The ELENOR-Corp ransomware group has recently targeted the healthcare sector with a new variant of Mimic ransomware. This version, identified as Mimic 7.5, was discovered during an investigation at a healthcare facility. The group is believed to have gained initial access using Clipper malware, a clipboard hijacker designed for credential theft. This malware likely allowed the attackers to re-enter the network and launch the ransomware attack, which also involved a cryptocurrency miner.
Once inside the environment, the attackers moved laterally across multiple servers by exploiting Remote Desktop Protocol (RDP).
Tools such as Process Hacker and IOBit Unlocker were used to compromise additional systems. The group deployed local accounts on the servers and attempted to propagate their access using a local administrator account. Other tools such as Mimikatz and NetScan were utilized for credential harvesting and network discovery, further facilitating their attack.
Mimic 7.5 features several advanced capabilities, such as bypassing system restrictions to maintain command-line access. It uses techniques like sticky keys for remote execution and forcibly unmounts virtual drives to hinder data recovery. Additionally, the ransomware encrypts network shares, destroys recovery backups, and displays a ransom note upon successful encryption.

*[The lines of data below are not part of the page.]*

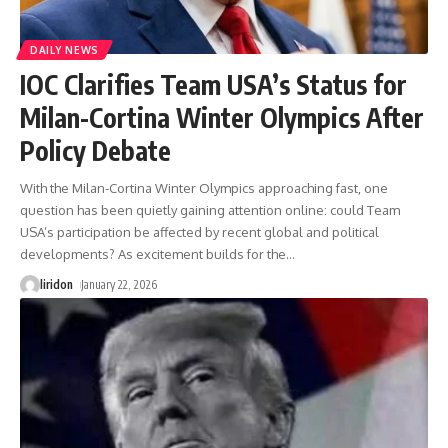
DAILY NEWS
IOC Clarifies Team USA’s Status for
Milan-Cortina Winter Olympics After
Policy Debate
With the Milan-Cortina Winter Olympics approaching fast, one
question has been quietly gaining attention online: could Team
USA’s participation be affected by recent global and political
developments? As excitement builds for the
…
liridon
January 22, 2026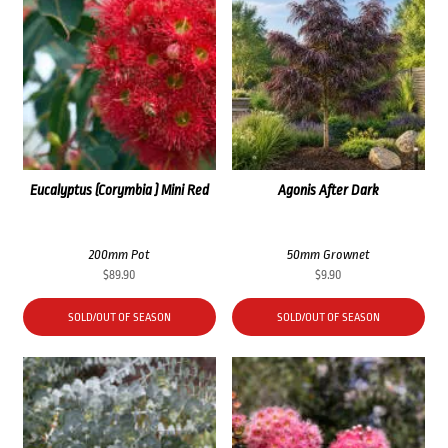
Eucalyptus (Corymbia ) Mini Red
Agonis After Dark
200mm Pot
50mm Grownet
$
89.90
$
9.90
SOLD/OUT OF SEASON
SOLD/OUT OF SEASON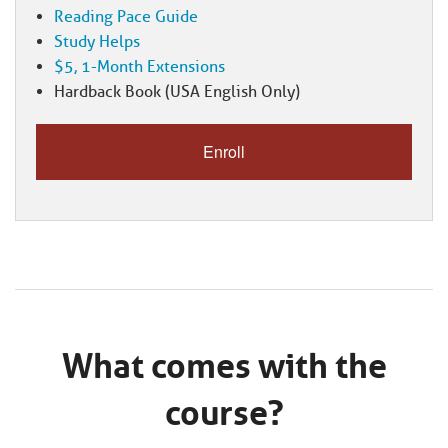
Reading Pace Guide
Study Helps
$5, 1-Month Extensions
Hardback Book (USA English Only)
What comes with the
course?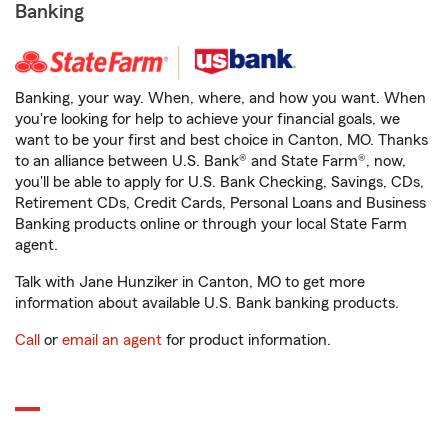
Banking
Banking, your way. When, where, and how you want. When
you're looking for help to achieve your financial goals, we
want to be your first and best choice in Canton, MO. Thanks
to an alliance between U.S. Bank® and State Farm®, now,
you'll be able to apply for U.S. Bank Checking, Savings, CDs,
Retirement CDs, Credit Cards, Personal Loans and Business
Banking products online or through your local State Farm
agent.
Talk with Jane Hunziker in Canton, MO to get more
information about available U.S. Bank banking products.
Call
or
email an agent
for product information.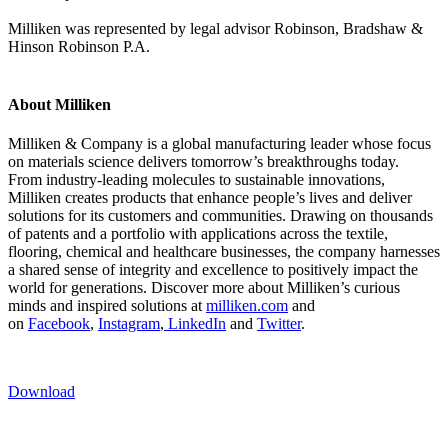
Milliken was represented by legal advisor Robinson, Bradshaw &
Hinson Robinson P.A.
About Milliken
Milliken & Company is a global manufacturing leader whose focus
on materials science delivers tomorrow’s breakthroughs today.
From industry-leading molecules to sustainable innovations,
Milliken creates products that enhance people’s lives and deliver
solutions for its customers and communities. Drawing on thousands
of patents and a portfolio with applications across the textile,
flooring, chemical and healthcare businesses, the company harnesses
a shared sense of integrity and excellence to positively impact the
world for generations. Discover more about Milliken’s curious
minds and inspired solutions at
milliken.com
and
on
Facebook
,
Instagram
,
LinkedIn
and
Twitter
.
Download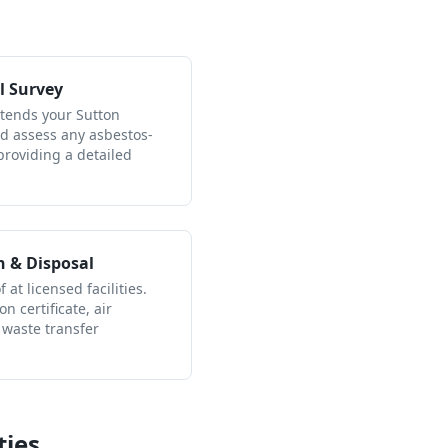
l Survey
ttends your Sutton
nd assess any asbestos-
providing a detailed
n & Disposal
 at licensed facilities.
n certificate, air
 waste transfer
ties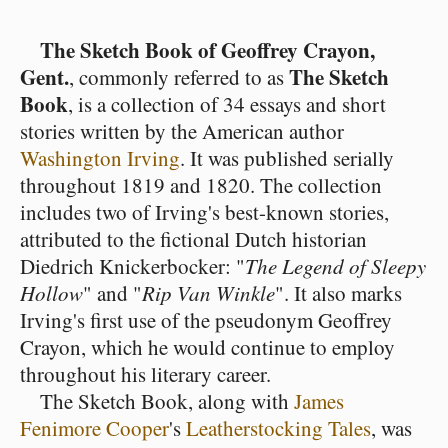
The Sketch Book of Geoffrey Crayon,
Gent.
The Sketch
, commonly referred to as
Book
, is a collection of 34 essays and short
stories written by the American author
Washington Irving
. It was published serially
throughout 1819 and 1820. The collection
includes two of Irving's best-known stories,
attributed to the fictional Dutch historian
Diedrich Knickerbocker: "
The Legend of Sleepy
Hollow
" and "
Rip Van Winkle
". It also marks
Irving's first use of the pseudonym Geoffrey
Crayon, which he would continue to employ
throughout his literary career.
The Sketch Book, along with
James
Fenimore Cooper
's
Leatherstocking Tales
, was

Persistence is maintained by modifying registry keys and launching Notepad on each system reboot to show the ransom demand.
To defend against such attacks, Morphisec recommends securing RDP access with multi-factor authentication, monitoring for forensic tampering, and ensuring regular and secure offline backups. The cybersecurity firm also provided Indicators of Compromise (IoCs) to assist defenders in identifying and responding to similar threats. These measures are crucial for mitigating the risks posed by advanced ransomware campaigns like ELENOR-Corp.